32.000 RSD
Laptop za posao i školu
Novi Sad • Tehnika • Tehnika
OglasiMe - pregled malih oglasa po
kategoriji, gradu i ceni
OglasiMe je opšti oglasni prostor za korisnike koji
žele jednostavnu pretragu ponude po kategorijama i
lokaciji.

--- TASK TO COMPLETE ---
Nothing in the data may be left out; copy every line exactly.

--- ANSWER FOR THIS EXERCISE ---
32.000 RSD
Laptop za posao i školu
Novi Sad • Tehnika • Tehnika
OglasiMe - pregled malih oglasa po
kategoriji, gradu i ceni
OglasiMe je opšti oglasni prostor za korisnike koji
žele jednostavnu pretragu ponude po kategorijama i
lokaciji.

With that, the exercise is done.